Exercise
Go through the records and extract every line with the word "price".

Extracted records

- - - - -

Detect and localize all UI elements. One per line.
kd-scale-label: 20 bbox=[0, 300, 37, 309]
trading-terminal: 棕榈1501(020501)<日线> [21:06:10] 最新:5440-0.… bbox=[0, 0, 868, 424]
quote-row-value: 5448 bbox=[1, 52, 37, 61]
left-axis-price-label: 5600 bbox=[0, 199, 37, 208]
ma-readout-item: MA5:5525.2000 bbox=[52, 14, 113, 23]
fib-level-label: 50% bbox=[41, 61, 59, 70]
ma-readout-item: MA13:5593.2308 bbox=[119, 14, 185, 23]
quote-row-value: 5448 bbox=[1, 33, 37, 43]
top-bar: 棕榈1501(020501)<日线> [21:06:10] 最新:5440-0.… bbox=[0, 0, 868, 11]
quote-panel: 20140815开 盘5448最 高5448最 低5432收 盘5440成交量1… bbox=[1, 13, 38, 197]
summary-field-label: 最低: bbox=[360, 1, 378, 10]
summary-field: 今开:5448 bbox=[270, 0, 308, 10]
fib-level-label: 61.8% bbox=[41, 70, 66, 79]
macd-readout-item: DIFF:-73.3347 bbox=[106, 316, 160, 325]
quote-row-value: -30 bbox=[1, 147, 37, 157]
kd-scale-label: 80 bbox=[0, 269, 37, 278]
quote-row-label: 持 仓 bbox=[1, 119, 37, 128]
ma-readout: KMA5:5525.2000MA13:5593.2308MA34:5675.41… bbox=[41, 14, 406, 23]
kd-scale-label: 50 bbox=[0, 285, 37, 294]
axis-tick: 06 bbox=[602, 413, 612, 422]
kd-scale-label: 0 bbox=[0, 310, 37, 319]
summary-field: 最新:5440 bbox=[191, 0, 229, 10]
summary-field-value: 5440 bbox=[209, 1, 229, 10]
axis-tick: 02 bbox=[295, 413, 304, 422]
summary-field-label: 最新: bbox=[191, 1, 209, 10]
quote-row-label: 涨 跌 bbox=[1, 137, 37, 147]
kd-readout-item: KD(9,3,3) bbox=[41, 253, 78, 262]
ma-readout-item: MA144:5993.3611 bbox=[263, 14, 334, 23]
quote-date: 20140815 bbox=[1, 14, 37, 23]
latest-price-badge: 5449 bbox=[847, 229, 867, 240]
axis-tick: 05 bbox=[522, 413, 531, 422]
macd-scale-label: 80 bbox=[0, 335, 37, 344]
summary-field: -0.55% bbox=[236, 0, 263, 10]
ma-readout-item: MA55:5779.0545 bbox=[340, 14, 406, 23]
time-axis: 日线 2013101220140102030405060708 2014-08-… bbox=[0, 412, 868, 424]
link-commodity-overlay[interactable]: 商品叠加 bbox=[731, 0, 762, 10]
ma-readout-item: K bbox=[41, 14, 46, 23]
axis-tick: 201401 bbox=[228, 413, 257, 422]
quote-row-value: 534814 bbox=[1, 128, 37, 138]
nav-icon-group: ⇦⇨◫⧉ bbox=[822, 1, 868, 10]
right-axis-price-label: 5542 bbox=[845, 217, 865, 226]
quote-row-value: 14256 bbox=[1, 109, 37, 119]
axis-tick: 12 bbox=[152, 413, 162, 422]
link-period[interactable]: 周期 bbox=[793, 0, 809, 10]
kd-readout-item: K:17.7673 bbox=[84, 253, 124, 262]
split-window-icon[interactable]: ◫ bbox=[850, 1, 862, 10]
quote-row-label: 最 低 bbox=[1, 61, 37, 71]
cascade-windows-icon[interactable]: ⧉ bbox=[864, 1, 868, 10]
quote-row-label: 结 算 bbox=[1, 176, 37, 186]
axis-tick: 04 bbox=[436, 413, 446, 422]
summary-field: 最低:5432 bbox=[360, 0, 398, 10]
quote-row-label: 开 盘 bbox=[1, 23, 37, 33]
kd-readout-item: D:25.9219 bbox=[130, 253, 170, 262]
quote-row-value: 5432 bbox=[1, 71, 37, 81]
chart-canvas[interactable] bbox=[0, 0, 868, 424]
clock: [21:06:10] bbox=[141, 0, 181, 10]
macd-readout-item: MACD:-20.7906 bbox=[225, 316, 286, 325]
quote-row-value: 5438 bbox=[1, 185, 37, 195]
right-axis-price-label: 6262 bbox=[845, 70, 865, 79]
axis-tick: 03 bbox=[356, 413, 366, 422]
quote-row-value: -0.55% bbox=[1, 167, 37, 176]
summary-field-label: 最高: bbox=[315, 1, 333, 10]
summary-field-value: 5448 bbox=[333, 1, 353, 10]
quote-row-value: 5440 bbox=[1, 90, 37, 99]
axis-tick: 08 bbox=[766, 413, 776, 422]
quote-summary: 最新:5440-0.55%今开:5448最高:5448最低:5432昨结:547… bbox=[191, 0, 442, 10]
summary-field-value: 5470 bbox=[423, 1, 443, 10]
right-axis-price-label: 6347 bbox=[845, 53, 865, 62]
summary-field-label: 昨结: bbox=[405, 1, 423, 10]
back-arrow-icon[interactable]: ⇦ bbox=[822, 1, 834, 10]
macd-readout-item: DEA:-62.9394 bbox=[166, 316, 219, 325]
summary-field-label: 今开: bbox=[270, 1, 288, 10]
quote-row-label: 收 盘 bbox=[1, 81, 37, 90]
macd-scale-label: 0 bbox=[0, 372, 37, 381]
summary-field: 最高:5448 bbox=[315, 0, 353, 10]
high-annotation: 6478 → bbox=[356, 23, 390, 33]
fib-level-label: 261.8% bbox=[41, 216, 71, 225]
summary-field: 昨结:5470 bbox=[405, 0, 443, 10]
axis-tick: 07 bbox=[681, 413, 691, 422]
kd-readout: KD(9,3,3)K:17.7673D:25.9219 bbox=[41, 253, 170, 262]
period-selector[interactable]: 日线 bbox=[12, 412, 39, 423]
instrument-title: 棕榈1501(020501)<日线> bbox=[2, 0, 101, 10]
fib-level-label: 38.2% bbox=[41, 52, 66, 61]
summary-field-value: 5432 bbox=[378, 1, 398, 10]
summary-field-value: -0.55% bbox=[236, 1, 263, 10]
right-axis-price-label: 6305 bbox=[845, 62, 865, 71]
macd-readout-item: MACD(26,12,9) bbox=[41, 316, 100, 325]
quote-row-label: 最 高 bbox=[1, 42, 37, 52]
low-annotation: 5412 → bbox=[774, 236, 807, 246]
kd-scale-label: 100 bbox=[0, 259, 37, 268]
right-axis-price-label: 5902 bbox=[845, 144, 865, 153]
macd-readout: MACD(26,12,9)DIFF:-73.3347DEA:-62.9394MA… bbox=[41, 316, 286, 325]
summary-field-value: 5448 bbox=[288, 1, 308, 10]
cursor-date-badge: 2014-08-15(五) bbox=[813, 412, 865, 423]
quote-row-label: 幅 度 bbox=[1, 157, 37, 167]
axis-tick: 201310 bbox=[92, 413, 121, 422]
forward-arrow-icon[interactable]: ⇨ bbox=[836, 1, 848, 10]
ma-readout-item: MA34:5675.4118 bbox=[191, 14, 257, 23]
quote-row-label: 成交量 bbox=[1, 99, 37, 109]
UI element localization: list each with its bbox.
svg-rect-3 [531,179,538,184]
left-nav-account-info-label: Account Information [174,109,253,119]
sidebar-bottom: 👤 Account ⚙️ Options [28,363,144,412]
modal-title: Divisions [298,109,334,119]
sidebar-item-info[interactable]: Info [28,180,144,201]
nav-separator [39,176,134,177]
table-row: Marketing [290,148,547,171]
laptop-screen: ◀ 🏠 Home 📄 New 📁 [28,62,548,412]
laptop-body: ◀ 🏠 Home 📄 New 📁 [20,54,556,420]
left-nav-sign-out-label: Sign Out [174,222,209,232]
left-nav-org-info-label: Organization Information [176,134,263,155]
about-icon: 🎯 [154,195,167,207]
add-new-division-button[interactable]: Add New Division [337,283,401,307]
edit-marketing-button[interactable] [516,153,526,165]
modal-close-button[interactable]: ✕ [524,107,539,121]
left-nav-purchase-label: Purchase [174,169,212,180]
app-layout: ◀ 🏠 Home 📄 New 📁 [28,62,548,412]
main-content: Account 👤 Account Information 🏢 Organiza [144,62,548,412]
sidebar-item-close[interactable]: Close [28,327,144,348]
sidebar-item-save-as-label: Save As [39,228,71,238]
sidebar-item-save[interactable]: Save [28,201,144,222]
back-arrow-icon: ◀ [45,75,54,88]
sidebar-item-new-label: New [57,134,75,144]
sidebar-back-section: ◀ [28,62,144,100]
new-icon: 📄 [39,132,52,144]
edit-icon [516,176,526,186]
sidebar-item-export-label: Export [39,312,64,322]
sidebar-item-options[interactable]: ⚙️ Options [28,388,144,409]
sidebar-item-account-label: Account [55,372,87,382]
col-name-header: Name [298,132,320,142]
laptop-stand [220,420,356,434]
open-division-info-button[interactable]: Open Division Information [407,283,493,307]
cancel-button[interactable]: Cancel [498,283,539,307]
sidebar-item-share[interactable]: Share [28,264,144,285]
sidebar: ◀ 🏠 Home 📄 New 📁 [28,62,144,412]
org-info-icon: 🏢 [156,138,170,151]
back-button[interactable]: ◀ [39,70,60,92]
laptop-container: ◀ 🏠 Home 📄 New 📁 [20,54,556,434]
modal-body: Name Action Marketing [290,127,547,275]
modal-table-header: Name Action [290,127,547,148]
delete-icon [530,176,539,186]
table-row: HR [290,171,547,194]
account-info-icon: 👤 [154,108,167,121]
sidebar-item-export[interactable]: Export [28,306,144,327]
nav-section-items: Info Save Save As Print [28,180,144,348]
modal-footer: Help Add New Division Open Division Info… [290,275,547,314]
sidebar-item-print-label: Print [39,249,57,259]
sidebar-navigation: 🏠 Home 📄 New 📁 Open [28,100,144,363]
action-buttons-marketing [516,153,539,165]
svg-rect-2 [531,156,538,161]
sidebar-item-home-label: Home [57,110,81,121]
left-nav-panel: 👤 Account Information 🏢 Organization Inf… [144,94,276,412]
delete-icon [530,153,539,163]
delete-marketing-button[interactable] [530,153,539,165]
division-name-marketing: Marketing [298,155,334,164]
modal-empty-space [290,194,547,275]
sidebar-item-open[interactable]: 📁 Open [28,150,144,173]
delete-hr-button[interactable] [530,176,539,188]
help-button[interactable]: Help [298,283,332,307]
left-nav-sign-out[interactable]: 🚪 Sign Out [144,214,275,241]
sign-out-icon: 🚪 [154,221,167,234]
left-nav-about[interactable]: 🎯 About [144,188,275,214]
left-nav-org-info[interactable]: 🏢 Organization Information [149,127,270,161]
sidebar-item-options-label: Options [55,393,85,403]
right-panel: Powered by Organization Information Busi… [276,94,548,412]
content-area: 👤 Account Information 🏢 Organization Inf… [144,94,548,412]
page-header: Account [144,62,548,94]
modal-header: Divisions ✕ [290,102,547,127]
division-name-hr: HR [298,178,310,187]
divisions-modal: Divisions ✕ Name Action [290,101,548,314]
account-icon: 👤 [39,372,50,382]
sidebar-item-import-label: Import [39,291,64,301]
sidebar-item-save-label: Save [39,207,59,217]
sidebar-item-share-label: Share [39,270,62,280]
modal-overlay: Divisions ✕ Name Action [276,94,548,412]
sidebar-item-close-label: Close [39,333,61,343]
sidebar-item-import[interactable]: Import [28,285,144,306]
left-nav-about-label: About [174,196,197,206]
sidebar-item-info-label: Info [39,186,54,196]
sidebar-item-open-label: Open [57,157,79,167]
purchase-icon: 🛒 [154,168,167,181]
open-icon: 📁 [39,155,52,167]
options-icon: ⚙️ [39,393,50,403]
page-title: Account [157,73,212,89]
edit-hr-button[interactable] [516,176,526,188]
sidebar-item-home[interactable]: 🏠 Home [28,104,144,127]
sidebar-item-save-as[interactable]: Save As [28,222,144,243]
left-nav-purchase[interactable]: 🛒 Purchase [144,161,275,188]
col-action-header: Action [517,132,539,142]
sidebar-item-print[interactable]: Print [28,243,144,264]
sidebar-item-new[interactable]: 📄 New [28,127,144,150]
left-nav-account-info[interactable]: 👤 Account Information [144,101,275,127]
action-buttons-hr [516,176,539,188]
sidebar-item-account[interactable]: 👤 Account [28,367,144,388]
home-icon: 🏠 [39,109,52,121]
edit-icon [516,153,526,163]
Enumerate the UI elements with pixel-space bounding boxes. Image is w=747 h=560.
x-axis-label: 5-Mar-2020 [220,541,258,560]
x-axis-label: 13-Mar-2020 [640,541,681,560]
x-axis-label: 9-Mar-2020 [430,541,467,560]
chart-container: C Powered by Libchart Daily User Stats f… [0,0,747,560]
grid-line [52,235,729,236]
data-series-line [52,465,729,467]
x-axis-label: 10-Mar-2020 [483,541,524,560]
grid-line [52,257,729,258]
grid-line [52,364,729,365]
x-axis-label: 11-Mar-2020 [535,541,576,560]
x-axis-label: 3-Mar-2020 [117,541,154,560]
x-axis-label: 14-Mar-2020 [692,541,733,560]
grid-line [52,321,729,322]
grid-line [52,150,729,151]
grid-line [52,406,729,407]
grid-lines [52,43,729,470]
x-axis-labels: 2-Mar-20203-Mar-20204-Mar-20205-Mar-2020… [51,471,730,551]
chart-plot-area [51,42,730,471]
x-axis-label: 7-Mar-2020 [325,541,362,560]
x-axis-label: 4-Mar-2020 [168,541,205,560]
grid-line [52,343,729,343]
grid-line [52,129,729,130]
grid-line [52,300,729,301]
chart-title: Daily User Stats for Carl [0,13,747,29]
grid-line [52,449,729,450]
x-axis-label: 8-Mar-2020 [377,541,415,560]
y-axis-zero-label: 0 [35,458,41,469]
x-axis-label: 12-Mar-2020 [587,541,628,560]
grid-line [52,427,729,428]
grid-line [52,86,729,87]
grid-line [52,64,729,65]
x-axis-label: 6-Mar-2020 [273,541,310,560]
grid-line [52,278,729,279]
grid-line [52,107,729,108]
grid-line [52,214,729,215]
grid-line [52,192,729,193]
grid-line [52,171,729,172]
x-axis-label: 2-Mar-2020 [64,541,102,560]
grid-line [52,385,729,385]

- - - - -

Response to this exercise
left-axis-price-label: 5600 bbox=[0, 199, 37, 208]
latest-price-badge: 5449 bbox=[847, 229, 867, 240]
right-axis-price-label: 5542 bbox=[845, 217, 865, 226]
right-axis-price-label: 6262 bbox=[845, 70, 865, 79]
right-axis-price-label: 6347 bbox=[845, 53, 865, 62]
right-axis-price-label: 6305 bbox=[845, 62, 865, 71]
right-axis-price-label: 5902 bbox=[845, 144, 865, 153]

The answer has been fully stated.